The solutions are available. We’ve already seen some progress: the fact that in London the Ultra-Low Emission Zone has already reduced NOx emissions by one-third shows how quickly we can see improvements when leaders in politics and business show ambition and leadership. The need for action is clear, and the technologies and policies are already available.
There are five things the private sector can focus on straight away:
1. Using any bailout funds received from the public purse in smart ways, with the dual purpose of transforming our industries so that they become part of a new, low-carbon economy.
2. Supporting national green new deal strategies, lowering carbon emissions while also investing in workers, and enabling them to adapt to new technologies.
3. Investing in innovation. The companies who get ahead of the curve will reshape low-carbon economies. After the financial crisis in 2008-09 we saw some industries bloom – the solar industry, for example.
4. Reduce pollutants, and include measurement and reporting of them in greenhouse gas accounting. This includes engaging stakeholders in their supply chain to reduce air pollution themselves.
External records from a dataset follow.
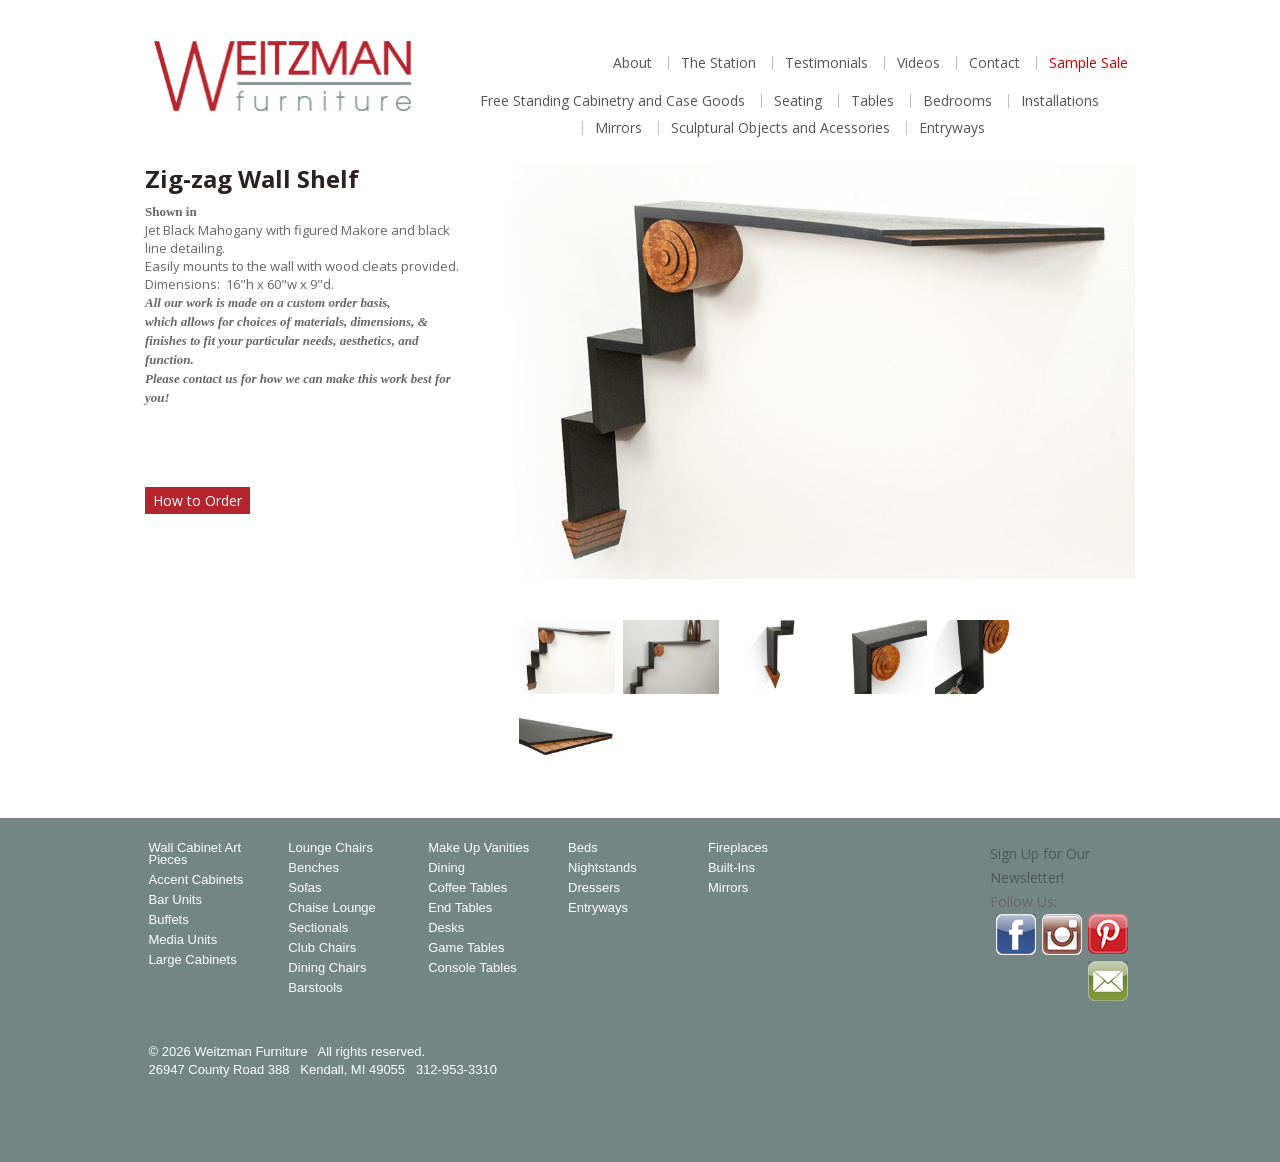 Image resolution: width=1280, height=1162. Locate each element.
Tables (872, 101)
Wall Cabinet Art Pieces (195, 854)
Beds (583, 848)
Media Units (183, 940)
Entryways (952, 128)
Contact (994, 63)
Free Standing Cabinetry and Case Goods (612, 101)
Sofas (304, 888)
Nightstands (602, 868)
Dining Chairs (327, 968)
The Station (718, 63)
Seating (798, 101)
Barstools (315, 988)
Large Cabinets (193, 960)
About (632, 63)
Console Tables (472, 968)
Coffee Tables (467, 888)
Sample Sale (1088, 63)
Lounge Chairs (330, 848)
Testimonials (826, 63)
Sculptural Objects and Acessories (780, 128)
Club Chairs (322, 948)
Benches (313, 868)
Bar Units (175, 900)
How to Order (197, 500)
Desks (446, 928)
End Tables (460, 908)
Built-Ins (731, 868)
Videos (918, 63)
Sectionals (318, 928)
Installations (1060, 101)
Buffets (169, 920)
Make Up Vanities (478, 848)
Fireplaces (738, 848)
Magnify (1109, 578)
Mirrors (618, 128)
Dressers (594, 888)
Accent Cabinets (196, 880)
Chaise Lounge (331, 908)
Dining (446, 868)
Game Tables (466, 948)
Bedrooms (957, 101) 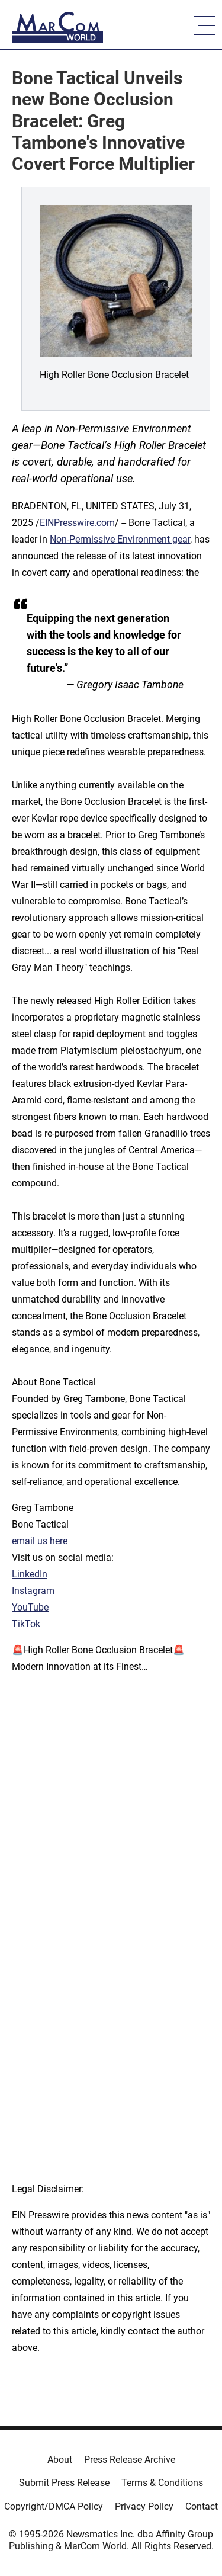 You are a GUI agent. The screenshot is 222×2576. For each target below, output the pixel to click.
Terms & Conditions (162, 2482)
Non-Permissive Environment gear (120, 539)
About (59, 2459)
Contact (201, 2506)
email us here (39, 1541)
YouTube (30, 1607)
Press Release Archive (129, 2459)
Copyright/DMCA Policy (53, 2506)
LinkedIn (29, 1574)
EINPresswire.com (77, 522)
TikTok (26, 1623)
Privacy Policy (144, 2506)
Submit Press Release (64, 2482)
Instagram (33, 1590) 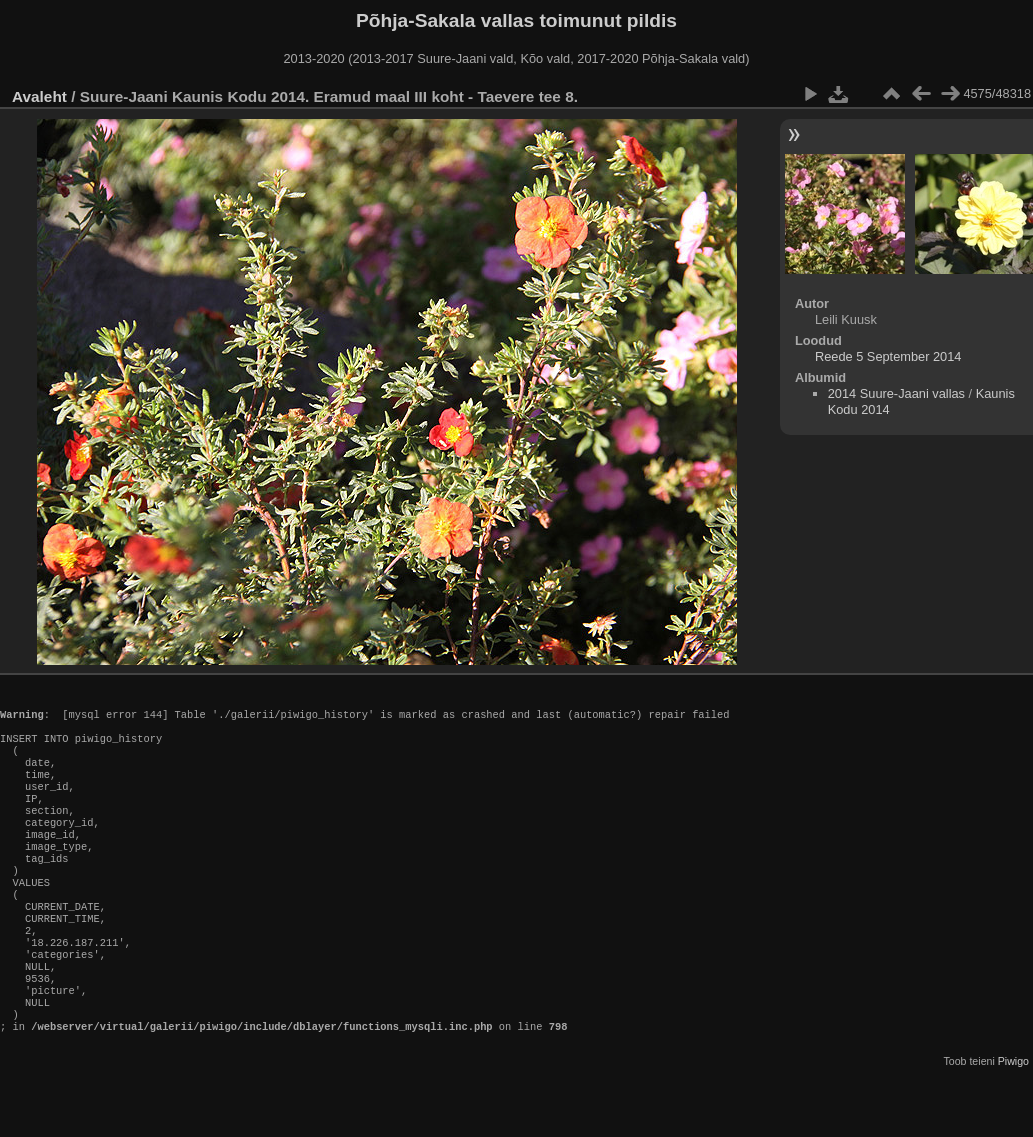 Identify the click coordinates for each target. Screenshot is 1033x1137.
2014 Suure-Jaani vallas (896, 393)
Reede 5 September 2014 (888, 356)
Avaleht (39, 96)
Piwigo (1013, 1121) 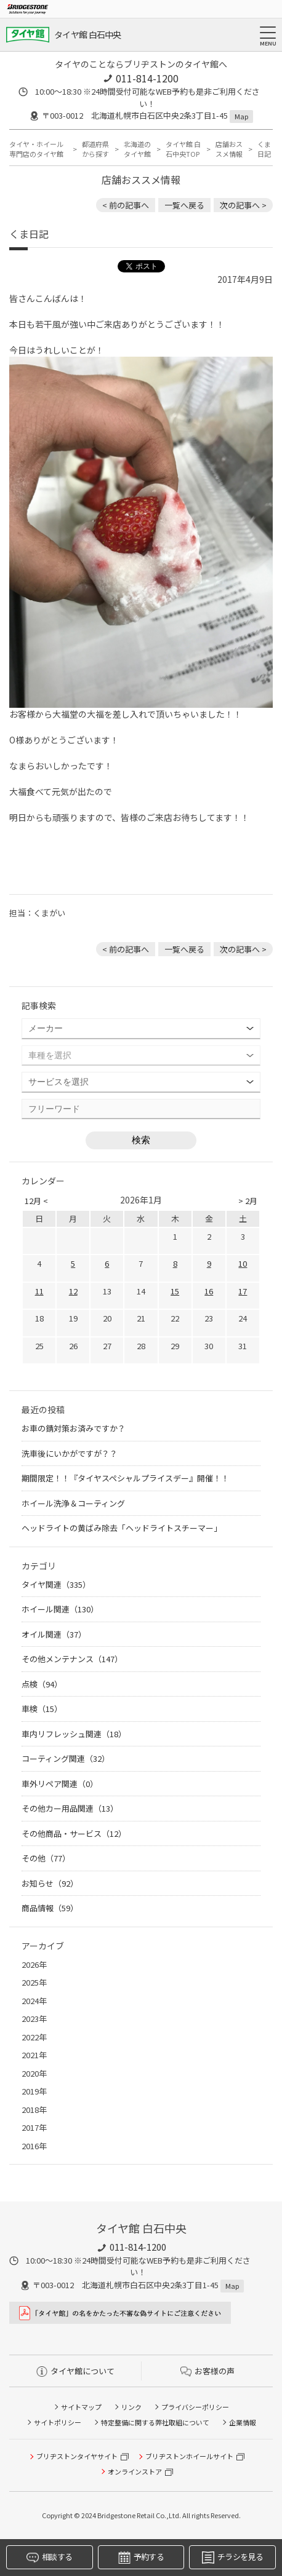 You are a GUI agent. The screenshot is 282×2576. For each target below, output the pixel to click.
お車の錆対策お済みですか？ (74, 1428)
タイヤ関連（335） (56, 1584)
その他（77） (46, 1858)
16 (208, 1291)
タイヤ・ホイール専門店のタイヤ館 (36, 149)
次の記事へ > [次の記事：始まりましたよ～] (243, 205)
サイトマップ (81, 2407)
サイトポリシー (57, 2422)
5. Promote best practices and showcase their successful efforts.
We all want to create a tomorrow in which breathing clean air is not only a human right, but a daily reality for everybody. In order to achieve that, we must innovate and collaborate to deliver much more ambitious cuts in emissions than we do today. The need for a rapid response in the face of a silent enemy should live with us forever. Now is the time for bold action.